=== Data records ===
═══

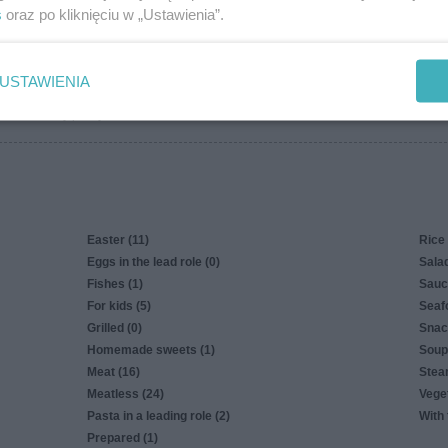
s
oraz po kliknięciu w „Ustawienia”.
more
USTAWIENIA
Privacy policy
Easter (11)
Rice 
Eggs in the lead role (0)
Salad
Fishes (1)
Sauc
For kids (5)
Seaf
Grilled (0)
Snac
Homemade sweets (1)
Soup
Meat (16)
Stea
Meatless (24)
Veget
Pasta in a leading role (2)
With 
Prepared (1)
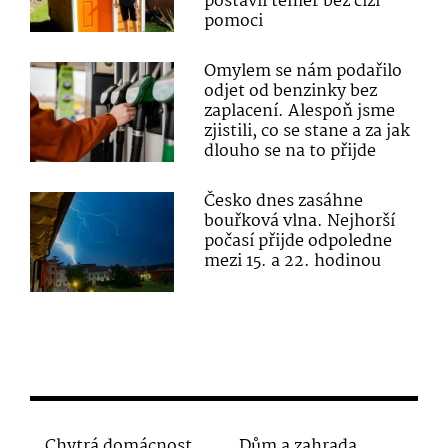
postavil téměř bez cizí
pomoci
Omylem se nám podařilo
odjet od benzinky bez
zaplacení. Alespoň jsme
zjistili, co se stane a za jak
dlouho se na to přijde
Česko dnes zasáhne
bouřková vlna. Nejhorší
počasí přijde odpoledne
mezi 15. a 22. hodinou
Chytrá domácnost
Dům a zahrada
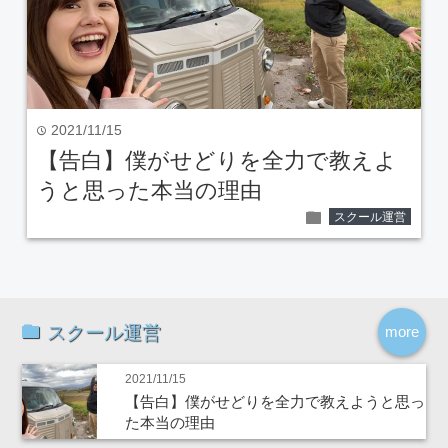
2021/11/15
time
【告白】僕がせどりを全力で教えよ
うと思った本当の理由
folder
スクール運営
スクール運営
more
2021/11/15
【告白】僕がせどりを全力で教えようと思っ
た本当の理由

═══

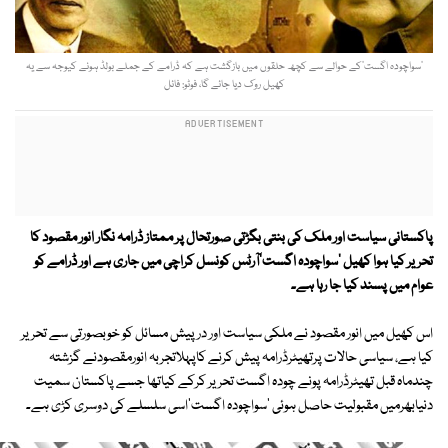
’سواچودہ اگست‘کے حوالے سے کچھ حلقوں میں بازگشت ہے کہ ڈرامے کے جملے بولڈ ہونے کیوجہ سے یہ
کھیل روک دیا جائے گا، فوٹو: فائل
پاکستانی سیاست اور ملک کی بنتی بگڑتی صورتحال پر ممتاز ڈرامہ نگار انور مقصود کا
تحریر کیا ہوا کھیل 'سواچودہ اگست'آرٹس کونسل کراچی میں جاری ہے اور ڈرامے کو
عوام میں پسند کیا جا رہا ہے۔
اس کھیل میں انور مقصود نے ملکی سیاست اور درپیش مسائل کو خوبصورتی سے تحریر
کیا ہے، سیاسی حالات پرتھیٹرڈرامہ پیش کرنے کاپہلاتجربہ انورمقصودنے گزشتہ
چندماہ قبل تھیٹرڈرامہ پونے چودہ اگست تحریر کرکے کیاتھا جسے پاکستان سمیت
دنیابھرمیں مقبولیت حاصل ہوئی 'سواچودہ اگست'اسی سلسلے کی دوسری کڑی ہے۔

═══

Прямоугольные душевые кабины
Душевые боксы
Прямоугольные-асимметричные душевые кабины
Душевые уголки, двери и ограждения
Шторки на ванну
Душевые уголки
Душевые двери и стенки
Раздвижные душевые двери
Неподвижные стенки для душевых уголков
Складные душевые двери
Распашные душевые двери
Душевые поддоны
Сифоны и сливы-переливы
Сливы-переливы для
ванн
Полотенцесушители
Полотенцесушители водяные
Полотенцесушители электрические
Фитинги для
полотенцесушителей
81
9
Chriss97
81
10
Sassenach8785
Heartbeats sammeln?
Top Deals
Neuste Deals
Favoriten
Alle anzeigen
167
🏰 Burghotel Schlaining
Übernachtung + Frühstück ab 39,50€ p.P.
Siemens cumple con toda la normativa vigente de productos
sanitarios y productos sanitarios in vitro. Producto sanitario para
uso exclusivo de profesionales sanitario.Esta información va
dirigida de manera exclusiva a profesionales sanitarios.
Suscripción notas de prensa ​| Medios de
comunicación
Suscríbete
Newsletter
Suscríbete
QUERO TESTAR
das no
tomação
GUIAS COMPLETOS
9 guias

═══

Every line above with the word "Прямоугольные" is to be copied out.

Прямоугольные душевые кабины
Прямоугольные-асимметричные душевые кабины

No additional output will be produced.